* Exercise aim *
Give back the entries exactly as they read, leaving each image out.
"""
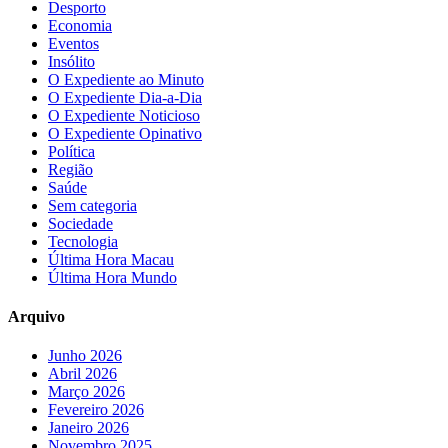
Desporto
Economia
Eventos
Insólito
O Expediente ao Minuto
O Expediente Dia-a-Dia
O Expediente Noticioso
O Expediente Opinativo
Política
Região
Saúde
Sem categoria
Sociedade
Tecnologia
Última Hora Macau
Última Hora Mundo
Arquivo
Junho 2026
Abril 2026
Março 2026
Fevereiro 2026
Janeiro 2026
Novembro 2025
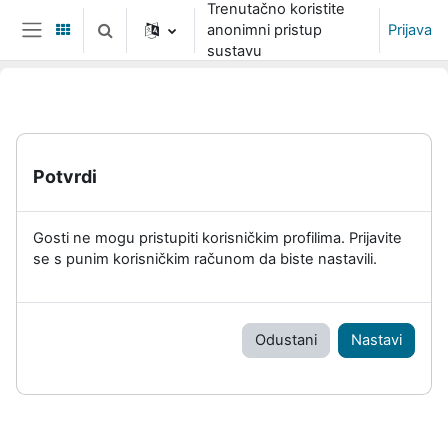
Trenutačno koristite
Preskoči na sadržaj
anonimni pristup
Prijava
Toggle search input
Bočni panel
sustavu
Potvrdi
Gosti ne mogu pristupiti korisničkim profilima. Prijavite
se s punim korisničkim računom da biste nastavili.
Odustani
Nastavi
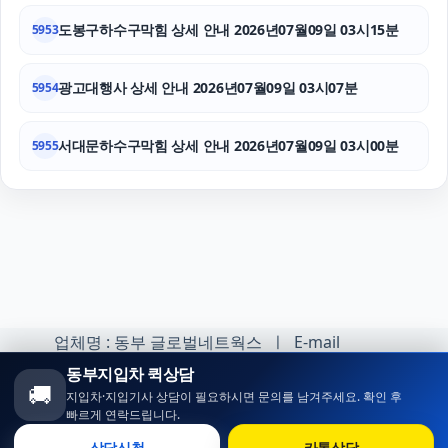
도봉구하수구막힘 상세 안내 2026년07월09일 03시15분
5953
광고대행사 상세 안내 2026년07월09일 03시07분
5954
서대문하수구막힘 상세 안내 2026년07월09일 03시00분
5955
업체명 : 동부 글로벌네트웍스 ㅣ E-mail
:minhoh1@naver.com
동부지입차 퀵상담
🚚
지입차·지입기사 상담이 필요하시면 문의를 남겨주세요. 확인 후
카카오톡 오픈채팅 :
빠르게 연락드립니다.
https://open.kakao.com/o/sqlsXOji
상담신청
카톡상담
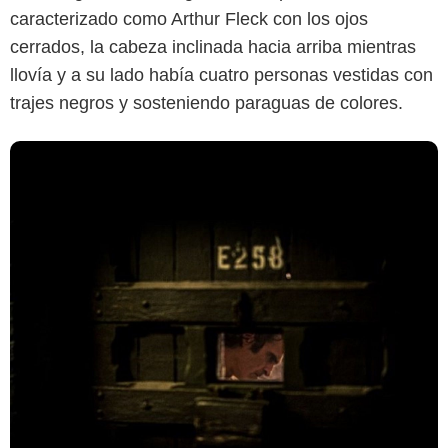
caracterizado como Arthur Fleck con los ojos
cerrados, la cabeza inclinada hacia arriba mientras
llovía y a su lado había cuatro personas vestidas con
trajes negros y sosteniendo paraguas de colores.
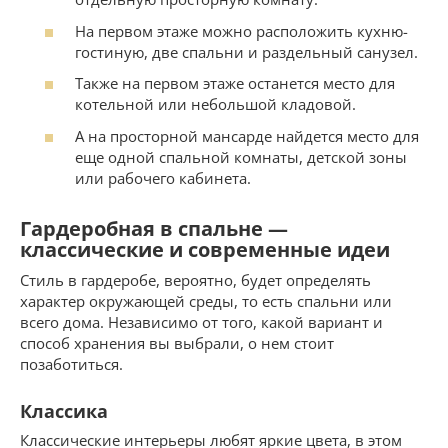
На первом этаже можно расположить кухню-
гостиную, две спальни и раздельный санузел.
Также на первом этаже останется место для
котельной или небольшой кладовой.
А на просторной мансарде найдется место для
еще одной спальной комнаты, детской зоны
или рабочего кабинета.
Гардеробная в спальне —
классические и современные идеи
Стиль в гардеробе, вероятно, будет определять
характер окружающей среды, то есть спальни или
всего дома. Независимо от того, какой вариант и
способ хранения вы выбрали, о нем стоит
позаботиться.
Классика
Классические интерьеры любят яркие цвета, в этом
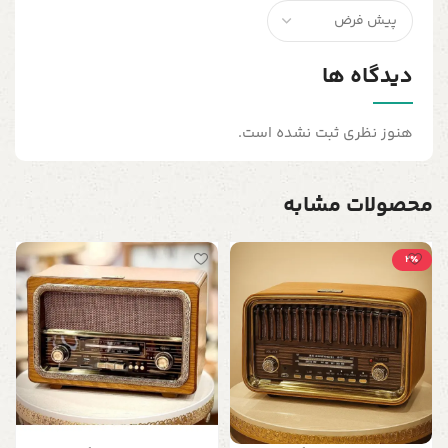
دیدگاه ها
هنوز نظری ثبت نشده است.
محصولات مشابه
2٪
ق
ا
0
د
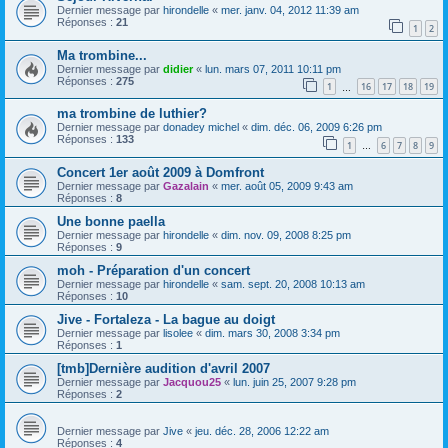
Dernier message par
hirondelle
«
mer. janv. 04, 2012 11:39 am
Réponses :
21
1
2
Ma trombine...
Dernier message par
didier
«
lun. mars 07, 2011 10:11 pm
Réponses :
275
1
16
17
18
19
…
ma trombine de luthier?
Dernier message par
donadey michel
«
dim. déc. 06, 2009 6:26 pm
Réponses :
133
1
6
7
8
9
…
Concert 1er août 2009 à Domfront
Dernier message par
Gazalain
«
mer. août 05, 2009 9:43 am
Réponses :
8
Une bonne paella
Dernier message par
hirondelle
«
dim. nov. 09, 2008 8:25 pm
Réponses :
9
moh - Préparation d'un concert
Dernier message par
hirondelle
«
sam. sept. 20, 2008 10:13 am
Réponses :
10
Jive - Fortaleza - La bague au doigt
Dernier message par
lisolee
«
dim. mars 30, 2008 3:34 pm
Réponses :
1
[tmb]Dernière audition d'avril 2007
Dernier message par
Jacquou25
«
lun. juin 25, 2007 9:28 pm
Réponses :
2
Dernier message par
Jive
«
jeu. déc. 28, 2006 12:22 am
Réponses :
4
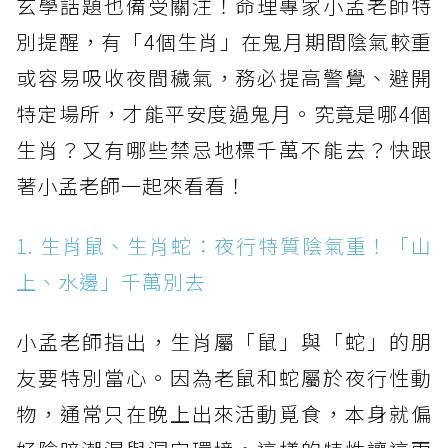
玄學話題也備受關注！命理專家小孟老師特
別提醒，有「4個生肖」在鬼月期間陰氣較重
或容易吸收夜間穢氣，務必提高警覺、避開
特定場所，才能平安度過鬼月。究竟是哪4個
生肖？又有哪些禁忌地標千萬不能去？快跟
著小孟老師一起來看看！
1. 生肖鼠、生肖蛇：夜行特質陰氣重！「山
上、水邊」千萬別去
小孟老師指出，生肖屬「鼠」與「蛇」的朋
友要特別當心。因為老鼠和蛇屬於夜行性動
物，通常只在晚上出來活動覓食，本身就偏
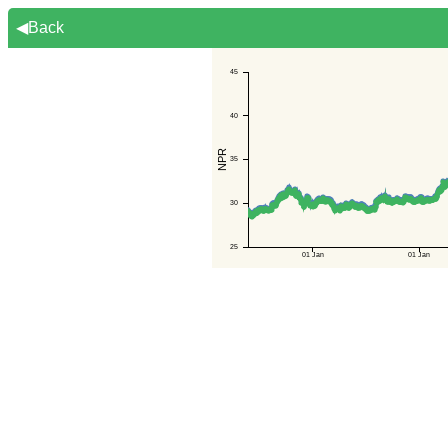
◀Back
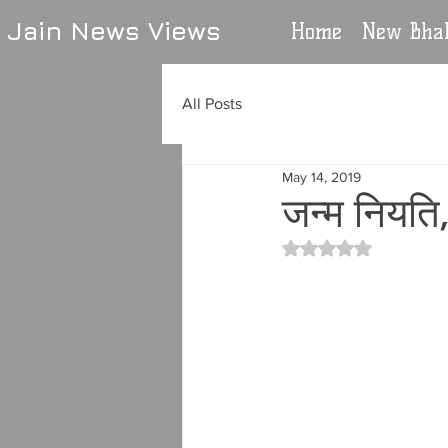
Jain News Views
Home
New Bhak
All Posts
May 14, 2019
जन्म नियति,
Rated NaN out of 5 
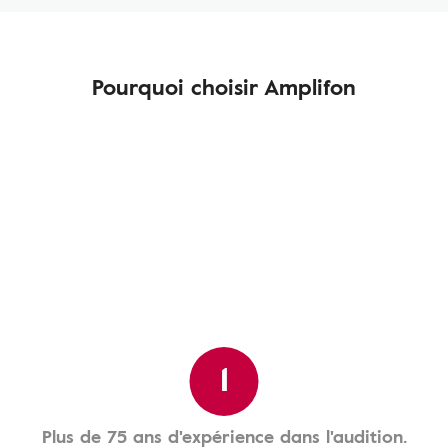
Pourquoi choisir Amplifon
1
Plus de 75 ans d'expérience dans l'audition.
"""
* Answer box *
Desporto
Economia
Eventos
Insólito
O Expediente ao Minuto
O Expediente Dia-a-Dia
O Expediente Noticioso
O Expediente Opinativo
Política
Região
Saúde
Sem categoria
Sociedade
Tecnologia
Última Hora Macau
Última Hora Mundo
Arquivo
Junho 2026
Abril 2026
Março 2026
Fevereiro 2026
Janeiro 2026
Novembro 2025
Trenutačno koristite
Preskoči na sadržaj
anonimni pristup
Prijava
Toggle search input
Bočni panel
sustavu
Potvrdi
Gosti ne mogu pristupiti korisničkim profilima. Prijavite
se s punim korisničkim računom da biste nastavili.
Odustani
Nastavi
도봉구하수구막힘 상세 안내 2026년07월09일 03시15분
5953
광고대행사 상세 안내 2026년07월09일 03시07분
5954
서대문하수구막힘 상세 안내 2026년07월09일 03시00분
5955
업체명 : 동부 글로벌네트웍스 ㅣ E-mail
:minhoh1@naver.com
동부지입차 퀵상담
🚚
지입차·지입기사 상담이 필요하시면 문의를 남겨주세요. 확인 후
카카오톡 오픈채팅 :
빠르게 연락드립니다.
https://open.kakao.com/o/sqlsXOji
상담신청
카톡상담
caracterizado como Arthur Fleck con los ojos
cerrados, la cabeza inclinada hacia arriba mientras
llovía y a su lado había cuatro personas vestidas con
trajes negros y sosteniendo paraguas de colores.
На первом этаже можно расположить кухню-
гостиную, две спальни и раздельный санузел.
Также на первом этаже останется место для
котельной или небольшой кладовой.
А на просторной мансарде найдется место для
еще одной спальной комнаты, детской зоны
или рабочего кабинета.
Гардеробная в спальне —
классические и современные идеи
Стиль в гардеробе, вероятно, будет определять
характер окружающей среды, то есть спальни или
всего дома. Независимо от того, какой вариант и
способ хранения вы выбрали, о нем стоит
позаботиться.
Классика
Классические интерьеры любят яркие цвета, в этом
دیدگاه ها
هنوز نظری ثبت نشده است.
محصولات مشابه
2٪
ق
ا
0
د
Dernier message par
hirondelle
«
mer. janv. 04, 2012 11:39 am
Réponses :
21
1
2
Ma trombine...
Dernier message par
didier
«
lun. mars 07, 2011 10:11 pm
Réponses :
275
1
16
17
18
19
…
ma trombine de luthier?
Dernier message par
donadey michel
«
dim. déc. 06, 2009 6:26 pm
Réponses :
133
1
6
7
8
9
…
Concert 1er août 2009 à Domfront
Dernier message par
Gazalain
«
mer. août 05, 2009 9:43 am
Réponses :
8
Une bonne paella
Dernier message par
hirondelle
«
dim. nov. 09, 2008 8:25 pm
Réponses :
9
moh - Préparation d'un concert
Dernier message par
hirondelle
«
sam. sept. 20, 2008 10:13 am
Réponses :
10
Jive - Fortaleza - La bague au doigt
Dernier message par
lisolee
«
dim. mars 30, 2008 3:34 pm
Réponses :
1
[tmb]Dernière audition d'avril 2007
Dernier message par
Jacquou25
«
lun. juin 25, 2007 9:28 pm
Réponses :
2
Dernier message par
Jive
«
jeu. déc. 28, 2006 12:22 am
Réponses :
4
玄學話題也備受關注！命理專家小孟老師特
別提醒，有「4個生肖」在鬼月期間陰氣較重
或容易吸收夜間穢氣，務必提高警覺、避開
特定場所，才能平安度過鬼月。究竟是哪4個
生肖？又有哪些禁忌地標千萬不能去？快跟
著小孟老師一起來看看！
1. 生肖鼠、生肖蛇：夜行特質陰氣重！「山
上、水邊」千萬別去
小孟老師指出，生肖屬「鼠」與「蛇」的朋
友要特別當心。因為老鼠和蛇屬於夜行性動
物，通常只在晚上出來活動覓食，本身就偏
◀Back
Jain News Views
Home
New Bhak
All Posts
May 14, 2019
जन्म नियति,
Rated NaN out of 5 
Pourquoi choisir Amplifon
1
Plus de 75 ans d'expérience dans l'audition.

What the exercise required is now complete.